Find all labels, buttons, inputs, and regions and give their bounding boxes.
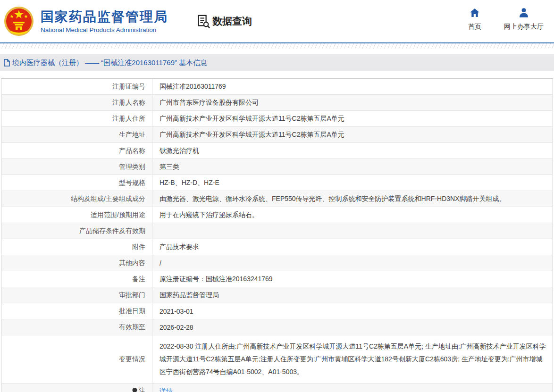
table-row: 其他内容 / [1,255,553,271]
row-value: 用于在内窥镜下治疗泌尿系结石。 [152,207,553,223]
detail-link[interactable]: 详情 [159,387,173,392]
table-row: 审批部门 国家药品监督管理局 [1,287,553,303]
table-row: 生产地址 广州高新技术产业开发区科学城开源大道11号C2栋第五层A单元 [1,127,553,143]
table-row: 结构及组成/主要组成成分 由激光器、激光电源、循环水冷系统、FEP550传导光纤… [1,191,553,207]
row-value: 由激光器、激光电源、循环水冷系统、FEP550传导光纤、控制系统和安全防护装置系… [152,191,553,207]
brand-text: 国家药品监督管理局 National Medical Products Admi… [41,9,168,33]
row-label: 管理类别 [1,159,152,175]
row-label: 注册证编号 [1,79,152,95]
row-value: / [152,255,553,271]
row-value: HZ-B、HZ-D、HZ-E [152,175,553,191]
table-row: 有效期至 2026-02-28 [1,319,553,335]
table-row: 型号规格 HZ-B、HZ-D、HZ-E [1,175,553,191]
nav-item-service-hall[interactable]: 网上办事大厅 [504,7,544,31]
national-emblem-icon [4,6,34,36]
brand-title: 国家药品监督管理局 [41,9,168,25]
row-label: 生产地址 [1,127,152,143]
row-value: 2021-03-01 [152,303,553,319]
table-row: 注册人住所 广州高新技术产业开发区科学城开源大道11号C2栋第五层A单元 [1,111,553,127]
row-label: 结构及组成/主要组成成分 [1,191,152,207]
header-nav: 首页 网上办事大厅 [468,7,544,31]
table-row: 产品储存条件及有效期 [1,223,553,239]
note-bulb-icon [132,387,137,392]
brand-logo[interactable]: 国家药品监督管理局 National Medical Products Admi… [4,6,168,36]
page-icon [4,59,10,67]
row-label: 审批部门 [1,287,152,303]
table-row: 注册证编号 国械注准20163011769 [1,79,553,95]
row-value: 国家药品监督管理局 [152,287,553,303]
row-value: 2026-02-28 [152,319,553,335]
table-row: 批准日期 2021-03-01 [1,303,553,319]
row-label: 变更情况 [1,335,152,384]
row-label: 批准日期 [1,303,152,319]
row-value: 原注册证编号：国械注准20163241769 [152,271,553,287]
page-title: 境内医疗器械（注册） —— “国械注准20163011769” 基本信息 [12,58,207,67]
nav-item-label: 网上办事大厅 [504,23,544,31]
brand-subtitle: National Medical Products Administration [41,26,168,33]
row-value: 第三类 [152,159,553,175]
home-icon [469,7,480,19]
row-value [152,223,553,239]
user-icon [518,7,529,19]
row-label: 其他内容 [1,255,152,271]
row-label: 型号规格 [1,175,152,191]
hatch-stripe-band [0,43,554,49]
row-value: 产品技术要求 [152,239,553,255]
row-value: 广州市普东医疗设备股份有限公司 [152,95,553,111]
table-row: 产品名称 钬激光治疗机 [1,143,553,159]
row-value: 2022-08-30 注册人住所由:广州高新技术产业开发区科学城开源大道11号C… [152,335,553,384]
data-query-link[interactable]: 数据查询 [196,14,252,28]
row-label: 适用范围/预期用途 [1,207,152,223]
table-row-note: 注 详情 [1,384,553,392]
site-header: 国家药品监督管理局 National Medical Products Admi… [0,0,554,42]
registration-info-table: 注册证编号 国械注准20163011769 注册人名称 广州市普东医疗设备股份有… [1,78,553,392]
row-label: 注册人名称 [1,95,152,111]
row-label: 有效期至 [1,319,152,335]
row-label: 备注 [1,271,152,287]
row-value: 广州高新技术产业开发区科学城开源大道11号C2栋第五层A单元 [152,111,553,127]
data-query-label: 数据查询 [212,15,252,28]
table-row: 附件 产品技术要求 [1,239,553,255]
row-label: 产品储存条件及有效期 [1,223,152,239]
table-row: 适用范围/预期用途 用于在内窥镜下治疗泌尿系结石。 [1,207,553,223]
row-label: 注册人住所 [1,111,152,127]
row-value: 国械注准20163011769 [152,79,553,95]
row-label: 注 [139,387,145,392]
nav-item-home[interactable]: 首页 [468,7,481,31]
table-row: 管理类别 第三类 [1,159,553,175]
row-value: 钬激光治疗机 [152,143,553,159]
table-row: 备注 原注册证编号：国械注准20163241769 [1,271,553,287]
row-label: 附件 [1,239,152,255]
row-label: 产品名称 [1,143,152,159]
row-value: 广州高新技术产业开发区科学城开源大道11号C2栋第五层A单元 [152,127,553,143]
page-title-bar: 境内医疗器械（注册） —— “国械注准20163011769” 基本信息 [0,54,554,71]
table-row: 注册人名称 广州市普东医疗设备股份有限公司 [1,95,553,111]
table-row-change-history: 变更情况 2022-08-30 注册人住所由:广州高新技术产业开发区科学城开源大… [1,335,553,384]
nav-item-label: 首页 [468,23,481,31]
document-search-icon [196,14,210,28]
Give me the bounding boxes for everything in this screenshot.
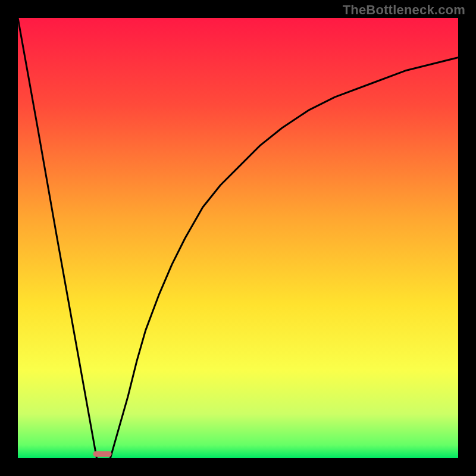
- bottleneck-chart: [0, 0, 476, 476]
- optimum-marker: [93, 451, 112, 457]
- chart-frame: TheBottleneck.com: [0, 0, 476, 476]
- watermark-text: TheBottleneck.com: [343, 2, 465, 18]
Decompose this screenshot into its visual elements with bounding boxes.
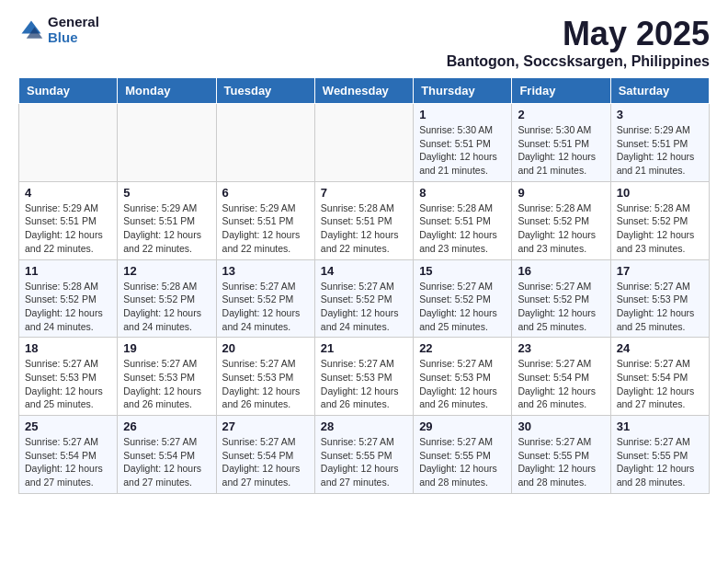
weekday-header-row: SundayMondayTuesdayWednesdayThursdayFrid…	[19, 78, 710, 104]
title-block: May 2025 Bantogon, Soccsksargen, Philipp…	[447, 15, 710, 70]
calendar-cell: 30Sunrise: 5:27 AM Sunset: 5:55 PM Dayli…	[512, 416, 610, 494]
day-number: 10	[617, 186, 703, 200]
calendar-cell: 28Sunrise: 5:27 AM Sunset: 5:55 PM Dayli…	[314, 416, 413, 494]
calendar-cell: 9Sunrise: 5:28 AM Sunset: 5:52 PM Daylig…	[512, 181, 610, 259]
page-title: May 2025	[447, 15, 710, 53]
day-info: Sunrise: 5:27 AM Sunset: 5:53 PM Dayligh…	[321, 357, 407, 411]
day-number: 12	[123, 264, 210, 278]
day-info: Sunrise: 5:27 AM Sunset: 5:52 PM Dayligh…	[222, 280, 309, 334]
calendar-cell: 23Sunrise: 5:27 AM Sunset: 5:54 PM Dayli…	[512, 338, 610, 416]
logo-blue: Blue	[48, 30, 99, 46]
day-info: Sunrise: 5:27 AM Sunset: 5:53 PM Dayligh…	[25, 357, 111, 411]
calendar-cell: 7Sunrise: 5:28 AM Sunset: 5:51 PM Daylig…	[314, 181, 413, 259]
calendar-week-3: 11Sunrise: 5:28 AM Sunset: 5:52 PM Dayli…	[19, 259, 710, 338]
logo-text: General Blue	[48, 15, 99, 45]
day-info: Sunrise: 5:27 AM Sunset: 5:53 PM Dayligh…	[222, 357, 309, 411]
weekday-header-friday: Friday	[512, 78, 610, 104]
calendar-cell	[19, 104, 118, 182]
day-info: Sunrise: 5:29 AM Sunset: 5:51 PM Dayligh…	[617, 123, 703, 178]
day-info: Sunrise: 5:29 AM Sunset: 5:51 PM Dayligh…	[25, 201, 111, 256]
day-number: 19	[123, 341, 210, 355]
weekday-header-saturday: Saturday	[610, 78, 709, 104]
calendar-cell: 22Sunrise: 5:27 AM Sunset: 5:53 PM Dayli…	[414, 338, 512, 416]
day-number: 20	[222, 341, 309, 355]
day-info: Sunrise: 5:27 AM Sunset: 5:53 PM Dayligh…	[617, 280, 703, 334]
calendar-week-5: 25Sunrise: 5:27 AM Sunset: 5:54 PM Dayli…	[19, 416, 710, 494]
day-info: Sunrise: 5:27 AM Sunset: 5:55 PM Dayligh…	[419, 435, 506, 489]
day-number: 4	[25, 186, 111, 200]
day-info: Sunrise: 5:28 AM Sunset: 5:51 PM Dayligh…	[321, 201, 407, 256]
weekday-header-sunday: Sunday	[19, 78, 118, 104]
calendar-cell	[118, 104, 216, 182]
calendar-cell: 6Sunrise: 5:29 AM Sunset: 5:51 PM Daylig…	[216, 181, 314, 259]
day-info: Sunrise: 5:28 AM Sunset: 5:52 PM Dayligh…	[518, 201, 604, 256]
weekday-header-tuesday: Tuesday	[216, 78, 314, 104]
weekday-header-monday: Monday	[118, 78, 216, 104]
day-number: 16	[518, 264, 604, 278]
day-number: 15	[419, 264, 506, 278]
calendar-cell: 4Sunrise: 5:29 AM Sunset: 5:51 PM Daylig…	[19, 181, 118, 259]
calendar-cell: 13Sunrise: 5:27 AM Sunset: 5:52 PM Dayli…	[216, 259, 314, 338]
day-number: 11	[25, 264, 111, 278]
calendar-cell: 5Sunrise: 5:29 AM Sunset: 5:51 PM Daylig…	[118, 181, 216, 259]
calendar-cell: 8Sunrise: 5:28 AM Sunset: 5:51 PM Daylig…	[414, 181, 512, 259]
calendar-cell: 3Sunrise: 5:29 AM Sunset: 5:51 PM Daylig…	[610, 104, 709, 182]
page: General Blue May 2025 Bantogon, Soccsksa…	[0, 0, 728, 512]
day-number: 25	[25, 419, 111, 433]
day-number: 2	[518, 108, 604, 121]
calendar-cell: 31Sunrise: 5:27 AM Sunset: 5:55 PM Dayli…	[610, 416, 709, 494]
day-number: 23	[518, 341, 604, 355]
page-subtitle: Bantogon, Soccsksargen, Philippines	[447, 53, 710, 70]
day-info: Sunrise: 5:27 AM Sunset: 5:54 PM Dayligh…	[222, 435, 309, 489]
weekday-header-thursday: Thursday	[414, 78, 512, 104]
calendar-cell: 26Sunrise: 5:27 AM Sunset: 5:54 PM Dayli…	[118, 416, 216, 494]
calendar-cell: 24Sunrise: 5:27 AM Sunset: 5:54 PM Dayli…	[610, 338, 709, 416]
day-info: Sunrise: 5:30 AM Sunset: 5:51 PM Dayligh…	[419, 123, 506, 178]
calendar-cell: 19Sunrise: 5:27 AM Sunset: 5:53 PM Dayli…	[118, 338, 216, 416]
day-number: 17	[617, 264, 703, 278]
calendar-cell: 21Sunrise: 5:27 AM Sunset: 5:53 PM Dayli…	[314, 338, 413, 416]
logo-icon	[18, 17, 44, 43]
day-info: Sunrise: 5:27 AM Sunset: 5:54 PM Dayligh…	[25, 435, 111, 489]
calendar-cell: 27Sunrise: 5:27 AM Sunset: 5:54 PM Dayli…	[216, 416, 314, 494]
calendar-cell: 1Sunrise: 5:30 AM Sunset: 5:51 PM Daylig…	[414, 104, 512, 182]
calendar-cell: 18Sunrise: 5:27 AM Sunset: 5:53 PM Dayli…	[19, 338, 118, 416]
logo-general: General	[48, 15, 99, 30]
calendar-week-4: 18Sunrise: 5:27 AM Sunset: 5:53 PM Dayli…	[19, 338, 710, 416]
day-number: 27	[222, 419, 309, 433]
day-info: Sunrise: 5:28 AM Sunset: 5:52 PM Dayligh…	[123, 280, 210, 334]
day-number: 3	[617, 108, 703, 121]
day-info: Sunrise: 5:27 AM Sunset: 5:54 PM Dayligh…	[617, 357, 703, 411]
calendar-cell: 17Sunrise: 5:27 AM Sunset: 5:53 PM Dayli…	[610, 259, 709, 338]
day-number: 8	[419, 186, 506, 200]
day-number: 14	[321, 264, 407, 278]
calendar-cell: 11Sunrise: 5:28 AM Sunset: 5:52 PM Dayli…	[19, 259, 118, 338]
day-number: 30	[518, 419, 604, 433]
weekday-header-wednesday: Wednesday	[314, 78, 413, 104]
calendar-cell: 15Sunrise: 5:27 AM Sunset: 5:52 PM Dayli…	[414, 259, 512, 338]
day-info: Sunrise: 5:30 AM Sunset: 5:51 PM Dayligh…	[518, 123, 604, 178]
calendar-week-1: 1Sunrise: 5:30 AM Sunset: 5:51 PM Daylig…	[19, 104, 710, 182]
calendar-table: SundayMondayTuesdayWednesdayThursdayFrid…	[18, 77, 710, 494]
day-info: Sunrise: 5:27 AM Sunset: 5:55 PM Dayligh…	[321, 435, 407, 489]
day-number: 21	[321, 341, 407, 355]
day-number: 31	[617, 419, 703, 433]
day-number: 24	[617, 341, 703, 355]
day-number: 6	[222, 186, 309, 200]
day-info: Sunrise: 5:29 AM Sunset: 5:51 PM Dayligh…	[222, 201, 309, 256]
day-info: Sunrise: 5:27 AM Sunset: 5:52 PM Dayligh…	[419, 280, 506, 334]
day-info: Sunrise: 5:28 AM Sunset: 5:52 PM Dayligh…	[25, 280, 111, 334]
day-number: 13	[222, 264, 309, 278]
calendar-cell: 20Sunrise: 5:27 AM Sunset: 5:53 PM Dayli…	[216, 338, 314, 416]
day-number: 18	[25, 341, 111, 355]
day-info: Sunrise: 5:27 AM Sunset: 5:53 PM Dayligh…	[123, 357, 210, 411]
header: General Blue May 2025 Bantogon, Soccsksa…	[18, 15, 710, 70]
calendar-week-2: 4Sunrise: 5:29 AM Sunset: 5:51 PM Daylig…	[19, 181, 710, 259]
day-number: 26	[123, 419, 210, 433]
day-info: Sunrise: 5:27 AM Sunset: 5:54 PM Dayligh…	[518, 357, 604, 411]
calendar-cell: 16Sunrise: 5:27 AM Sunset: 5:52 PM Dayli…	[512, 259, 610, 338]
day-info: Sunrise: 5:27 AM Sunset: 5:54 PM Dayligh…	[123, 435, 210, 489]
calendar-cell	[216, 104, 314, 182]
day-number: 7	[321, 186, 407, 200]
day-info: Sunrise: 5:27 AM Sunset: 5:53 PM Dayligh…	[419, 357, 506, 411]
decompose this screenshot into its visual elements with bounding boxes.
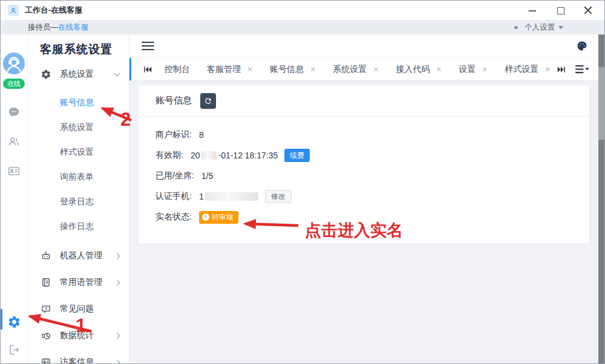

____________________

▸ **Directions**
Please report every line among the entries that includes "Soccsksargen".

▸ **Exercise solution**
title-block: May 2025 Bantogon, Soccsksargen, Philipp…	[447, 15, 710, 70]
page-subtitle: Bantogon, Soccsksargen, Philippines	[447, 53, 710, 70]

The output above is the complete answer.